EXERCISE DIRECTIONS:
Your response must be an exact transcription of the lines from the one containing "t, maakt deel" through the final line of the data.

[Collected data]
========================================================================

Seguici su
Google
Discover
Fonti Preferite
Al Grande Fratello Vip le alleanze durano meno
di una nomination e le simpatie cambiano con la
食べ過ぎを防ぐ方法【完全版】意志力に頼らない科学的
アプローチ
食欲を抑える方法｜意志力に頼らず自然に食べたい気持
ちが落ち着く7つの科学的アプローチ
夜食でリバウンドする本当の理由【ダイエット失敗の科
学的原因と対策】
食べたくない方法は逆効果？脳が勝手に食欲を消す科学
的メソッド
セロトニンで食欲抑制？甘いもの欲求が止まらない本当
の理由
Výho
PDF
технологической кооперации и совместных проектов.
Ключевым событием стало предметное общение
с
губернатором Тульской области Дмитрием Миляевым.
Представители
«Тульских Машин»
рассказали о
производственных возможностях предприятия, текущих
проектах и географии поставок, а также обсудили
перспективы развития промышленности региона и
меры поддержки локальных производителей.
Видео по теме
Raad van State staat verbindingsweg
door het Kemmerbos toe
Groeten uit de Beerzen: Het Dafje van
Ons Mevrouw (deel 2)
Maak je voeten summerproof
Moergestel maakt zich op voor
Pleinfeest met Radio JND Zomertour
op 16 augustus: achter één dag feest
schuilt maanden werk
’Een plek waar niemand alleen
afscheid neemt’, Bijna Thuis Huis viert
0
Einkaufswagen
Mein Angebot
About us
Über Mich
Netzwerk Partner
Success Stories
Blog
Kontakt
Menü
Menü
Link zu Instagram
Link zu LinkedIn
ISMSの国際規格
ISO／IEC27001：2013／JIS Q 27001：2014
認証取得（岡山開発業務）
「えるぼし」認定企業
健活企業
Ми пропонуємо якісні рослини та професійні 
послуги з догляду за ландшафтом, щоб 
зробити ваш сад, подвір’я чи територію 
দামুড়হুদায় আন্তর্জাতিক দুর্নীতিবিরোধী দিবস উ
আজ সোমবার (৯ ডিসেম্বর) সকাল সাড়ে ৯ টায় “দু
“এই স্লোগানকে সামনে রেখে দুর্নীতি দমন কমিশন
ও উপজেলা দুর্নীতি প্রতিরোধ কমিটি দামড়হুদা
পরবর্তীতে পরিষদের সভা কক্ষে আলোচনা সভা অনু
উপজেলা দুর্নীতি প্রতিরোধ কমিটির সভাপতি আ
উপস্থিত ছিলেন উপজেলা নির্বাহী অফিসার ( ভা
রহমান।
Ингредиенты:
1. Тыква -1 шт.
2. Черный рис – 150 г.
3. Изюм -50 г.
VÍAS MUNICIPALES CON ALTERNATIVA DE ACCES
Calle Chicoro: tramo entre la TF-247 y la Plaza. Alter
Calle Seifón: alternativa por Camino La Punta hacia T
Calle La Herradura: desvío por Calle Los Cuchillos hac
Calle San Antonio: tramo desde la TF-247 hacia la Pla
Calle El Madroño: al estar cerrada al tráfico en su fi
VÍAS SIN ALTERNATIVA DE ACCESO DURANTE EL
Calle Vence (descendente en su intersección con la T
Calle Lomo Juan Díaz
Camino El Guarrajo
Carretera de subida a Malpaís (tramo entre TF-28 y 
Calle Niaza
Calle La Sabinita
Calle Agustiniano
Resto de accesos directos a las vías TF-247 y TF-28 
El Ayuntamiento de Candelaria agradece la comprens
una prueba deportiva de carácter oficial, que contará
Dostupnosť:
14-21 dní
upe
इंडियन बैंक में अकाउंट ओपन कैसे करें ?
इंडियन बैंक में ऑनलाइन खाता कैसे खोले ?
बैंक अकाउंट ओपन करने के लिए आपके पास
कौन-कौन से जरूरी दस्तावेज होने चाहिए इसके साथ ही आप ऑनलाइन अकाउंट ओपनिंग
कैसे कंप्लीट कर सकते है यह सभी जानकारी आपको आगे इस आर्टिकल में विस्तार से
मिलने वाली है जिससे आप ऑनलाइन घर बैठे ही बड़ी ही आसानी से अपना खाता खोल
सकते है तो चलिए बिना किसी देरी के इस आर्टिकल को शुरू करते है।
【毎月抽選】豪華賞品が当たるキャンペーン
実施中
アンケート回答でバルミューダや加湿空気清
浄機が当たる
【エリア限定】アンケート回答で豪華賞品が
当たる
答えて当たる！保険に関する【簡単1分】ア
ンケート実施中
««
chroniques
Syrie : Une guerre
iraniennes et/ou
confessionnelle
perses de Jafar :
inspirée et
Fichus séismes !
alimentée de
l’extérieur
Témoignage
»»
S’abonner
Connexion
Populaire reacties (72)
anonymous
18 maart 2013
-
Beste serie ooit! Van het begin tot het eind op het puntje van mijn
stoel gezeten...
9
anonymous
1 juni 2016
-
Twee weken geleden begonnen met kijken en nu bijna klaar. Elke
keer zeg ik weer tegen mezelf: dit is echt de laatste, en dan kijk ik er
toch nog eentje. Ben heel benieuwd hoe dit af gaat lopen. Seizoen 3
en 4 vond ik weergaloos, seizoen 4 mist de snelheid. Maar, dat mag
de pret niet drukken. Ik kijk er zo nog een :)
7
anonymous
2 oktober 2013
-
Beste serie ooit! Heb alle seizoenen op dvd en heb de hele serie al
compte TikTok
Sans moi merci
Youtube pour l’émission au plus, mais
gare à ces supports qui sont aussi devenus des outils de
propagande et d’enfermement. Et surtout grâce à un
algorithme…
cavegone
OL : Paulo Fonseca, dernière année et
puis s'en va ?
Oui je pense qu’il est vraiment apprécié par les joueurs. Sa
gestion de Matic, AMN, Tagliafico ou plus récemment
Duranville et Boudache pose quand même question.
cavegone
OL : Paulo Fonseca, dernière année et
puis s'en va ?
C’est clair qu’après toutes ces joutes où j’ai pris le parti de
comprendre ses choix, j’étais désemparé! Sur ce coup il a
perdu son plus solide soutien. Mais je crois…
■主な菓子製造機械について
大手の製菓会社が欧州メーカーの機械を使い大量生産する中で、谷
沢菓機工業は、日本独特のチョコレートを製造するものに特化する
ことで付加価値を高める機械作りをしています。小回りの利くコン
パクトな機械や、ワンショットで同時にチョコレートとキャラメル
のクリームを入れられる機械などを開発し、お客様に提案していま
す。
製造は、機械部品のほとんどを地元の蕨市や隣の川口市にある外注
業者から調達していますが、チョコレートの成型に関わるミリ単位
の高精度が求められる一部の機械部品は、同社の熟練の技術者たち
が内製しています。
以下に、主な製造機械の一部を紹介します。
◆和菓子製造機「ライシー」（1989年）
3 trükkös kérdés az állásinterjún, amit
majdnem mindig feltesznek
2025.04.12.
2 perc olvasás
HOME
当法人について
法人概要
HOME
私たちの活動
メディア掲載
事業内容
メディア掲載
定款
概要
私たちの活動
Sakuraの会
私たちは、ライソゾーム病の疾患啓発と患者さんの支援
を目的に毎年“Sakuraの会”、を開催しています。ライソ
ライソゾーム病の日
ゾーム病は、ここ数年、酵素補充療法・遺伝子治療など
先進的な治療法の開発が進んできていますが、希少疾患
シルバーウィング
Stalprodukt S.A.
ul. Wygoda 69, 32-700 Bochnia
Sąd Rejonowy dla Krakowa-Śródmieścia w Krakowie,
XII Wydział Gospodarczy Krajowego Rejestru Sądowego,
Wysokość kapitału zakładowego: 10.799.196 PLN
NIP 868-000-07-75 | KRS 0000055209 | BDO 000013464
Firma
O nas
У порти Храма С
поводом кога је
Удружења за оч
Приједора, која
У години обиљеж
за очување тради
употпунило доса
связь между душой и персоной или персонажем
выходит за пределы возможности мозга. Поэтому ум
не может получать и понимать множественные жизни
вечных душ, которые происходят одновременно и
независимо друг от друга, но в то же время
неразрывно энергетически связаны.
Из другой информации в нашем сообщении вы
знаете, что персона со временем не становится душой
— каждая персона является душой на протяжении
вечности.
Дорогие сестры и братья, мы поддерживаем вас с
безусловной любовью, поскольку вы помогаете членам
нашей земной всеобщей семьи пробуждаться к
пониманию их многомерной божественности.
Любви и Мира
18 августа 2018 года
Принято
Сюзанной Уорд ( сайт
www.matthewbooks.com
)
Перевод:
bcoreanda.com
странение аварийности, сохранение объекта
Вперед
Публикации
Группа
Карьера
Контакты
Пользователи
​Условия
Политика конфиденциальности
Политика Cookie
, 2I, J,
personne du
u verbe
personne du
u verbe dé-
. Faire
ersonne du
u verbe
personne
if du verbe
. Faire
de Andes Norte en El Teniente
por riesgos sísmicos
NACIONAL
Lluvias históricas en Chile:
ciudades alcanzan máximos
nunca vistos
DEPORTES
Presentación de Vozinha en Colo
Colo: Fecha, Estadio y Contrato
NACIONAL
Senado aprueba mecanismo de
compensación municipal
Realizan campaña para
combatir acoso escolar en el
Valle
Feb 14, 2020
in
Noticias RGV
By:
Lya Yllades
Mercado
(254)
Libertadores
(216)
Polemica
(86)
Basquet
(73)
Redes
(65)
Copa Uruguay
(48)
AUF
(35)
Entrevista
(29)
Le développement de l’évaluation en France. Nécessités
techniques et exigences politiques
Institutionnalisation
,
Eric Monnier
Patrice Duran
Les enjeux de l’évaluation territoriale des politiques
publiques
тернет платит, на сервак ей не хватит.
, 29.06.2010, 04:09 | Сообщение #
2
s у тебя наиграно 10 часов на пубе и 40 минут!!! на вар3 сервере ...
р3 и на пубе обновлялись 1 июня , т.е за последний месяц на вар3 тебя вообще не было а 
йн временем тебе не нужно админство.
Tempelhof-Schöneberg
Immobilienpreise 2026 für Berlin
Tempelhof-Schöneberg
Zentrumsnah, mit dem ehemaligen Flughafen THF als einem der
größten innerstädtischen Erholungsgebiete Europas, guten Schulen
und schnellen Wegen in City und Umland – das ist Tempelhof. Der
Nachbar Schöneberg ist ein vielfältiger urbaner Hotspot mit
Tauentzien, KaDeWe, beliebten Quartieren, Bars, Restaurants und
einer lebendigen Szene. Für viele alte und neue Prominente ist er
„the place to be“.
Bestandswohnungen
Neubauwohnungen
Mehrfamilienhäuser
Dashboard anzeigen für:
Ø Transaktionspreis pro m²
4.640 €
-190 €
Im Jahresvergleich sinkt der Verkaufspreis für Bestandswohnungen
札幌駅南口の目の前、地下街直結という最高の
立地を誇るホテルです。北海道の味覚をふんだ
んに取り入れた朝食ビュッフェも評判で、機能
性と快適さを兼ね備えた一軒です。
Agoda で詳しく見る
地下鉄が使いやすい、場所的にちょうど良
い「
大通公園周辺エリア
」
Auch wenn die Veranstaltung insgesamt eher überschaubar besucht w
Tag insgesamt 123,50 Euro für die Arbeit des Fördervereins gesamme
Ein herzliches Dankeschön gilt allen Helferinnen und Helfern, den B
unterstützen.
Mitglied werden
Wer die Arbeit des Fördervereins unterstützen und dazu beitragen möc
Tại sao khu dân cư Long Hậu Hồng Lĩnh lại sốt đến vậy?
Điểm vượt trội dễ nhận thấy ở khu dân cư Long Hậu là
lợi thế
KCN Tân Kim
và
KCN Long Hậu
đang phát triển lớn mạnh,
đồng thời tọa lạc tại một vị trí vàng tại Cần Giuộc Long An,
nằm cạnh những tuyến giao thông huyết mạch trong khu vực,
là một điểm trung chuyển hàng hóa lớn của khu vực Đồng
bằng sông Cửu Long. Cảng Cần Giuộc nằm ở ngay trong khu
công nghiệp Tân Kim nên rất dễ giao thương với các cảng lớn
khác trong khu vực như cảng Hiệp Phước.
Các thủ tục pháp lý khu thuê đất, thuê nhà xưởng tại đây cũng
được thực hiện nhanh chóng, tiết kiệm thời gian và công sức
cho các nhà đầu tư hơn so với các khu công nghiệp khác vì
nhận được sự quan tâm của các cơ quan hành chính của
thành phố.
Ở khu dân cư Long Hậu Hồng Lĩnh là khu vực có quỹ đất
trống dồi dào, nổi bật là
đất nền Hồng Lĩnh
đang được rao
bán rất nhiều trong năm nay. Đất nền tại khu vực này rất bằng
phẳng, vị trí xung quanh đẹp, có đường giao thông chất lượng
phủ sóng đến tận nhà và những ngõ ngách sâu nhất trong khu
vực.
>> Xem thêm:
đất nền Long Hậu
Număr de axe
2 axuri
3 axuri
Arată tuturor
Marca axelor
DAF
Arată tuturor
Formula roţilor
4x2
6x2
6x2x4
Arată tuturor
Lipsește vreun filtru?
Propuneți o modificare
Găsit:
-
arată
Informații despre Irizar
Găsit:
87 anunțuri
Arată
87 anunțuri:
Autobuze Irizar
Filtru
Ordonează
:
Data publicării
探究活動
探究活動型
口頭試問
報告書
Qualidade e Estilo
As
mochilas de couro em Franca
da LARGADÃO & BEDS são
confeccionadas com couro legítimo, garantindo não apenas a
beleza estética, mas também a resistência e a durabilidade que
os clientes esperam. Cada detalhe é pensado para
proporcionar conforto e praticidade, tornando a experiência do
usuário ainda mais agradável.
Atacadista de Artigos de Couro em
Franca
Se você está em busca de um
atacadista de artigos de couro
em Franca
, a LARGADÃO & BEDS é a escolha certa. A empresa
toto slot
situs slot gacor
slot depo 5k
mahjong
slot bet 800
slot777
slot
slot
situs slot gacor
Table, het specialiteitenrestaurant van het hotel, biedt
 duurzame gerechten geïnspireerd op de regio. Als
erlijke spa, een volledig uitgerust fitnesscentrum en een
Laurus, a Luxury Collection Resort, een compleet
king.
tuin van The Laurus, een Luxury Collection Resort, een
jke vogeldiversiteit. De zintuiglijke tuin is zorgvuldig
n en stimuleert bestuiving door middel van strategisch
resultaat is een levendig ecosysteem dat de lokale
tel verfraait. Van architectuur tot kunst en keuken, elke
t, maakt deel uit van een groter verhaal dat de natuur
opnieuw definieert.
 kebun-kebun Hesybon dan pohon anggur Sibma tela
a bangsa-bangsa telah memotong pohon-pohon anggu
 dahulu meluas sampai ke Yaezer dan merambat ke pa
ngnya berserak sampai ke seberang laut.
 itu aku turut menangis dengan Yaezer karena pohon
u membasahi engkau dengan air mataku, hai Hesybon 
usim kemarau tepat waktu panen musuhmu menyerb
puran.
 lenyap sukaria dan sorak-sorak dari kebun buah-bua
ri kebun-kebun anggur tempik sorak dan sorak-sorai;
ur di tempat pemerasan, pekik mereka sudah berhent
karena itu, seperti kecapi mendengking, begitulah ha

========================================================================

ANSWER FOR THE TASK:
t, maakt deel uit van een groter verhaal dat de natuur
opnieuw definieert.
 kebun-kebun Hesybon dan pohon anggur Sibma tela
a bangsa-bangsa telah memotong pohon-pohon anggu
 dahulu meluas sampai ke Yaezer dan merambat ke pa
ngnya berserak sampai ke seberang laut.
 itu aku turut menangis dengan Yaezer karena pohon
u membasahi engkau dengan air mataku, hai Hesybon 
usim kemarau tepat waktu panen musuhmu menyerb
puran.
 lenyap sukaria dan sorak-sorak dari kebun buah-bua
ri kebun-kebun anggur tempik sorak dan sorak-sorai;
ur di tempat pemerasan, pekik mereka sudah berhent
karena itu, seperti kecapi mendengking, begitulah ha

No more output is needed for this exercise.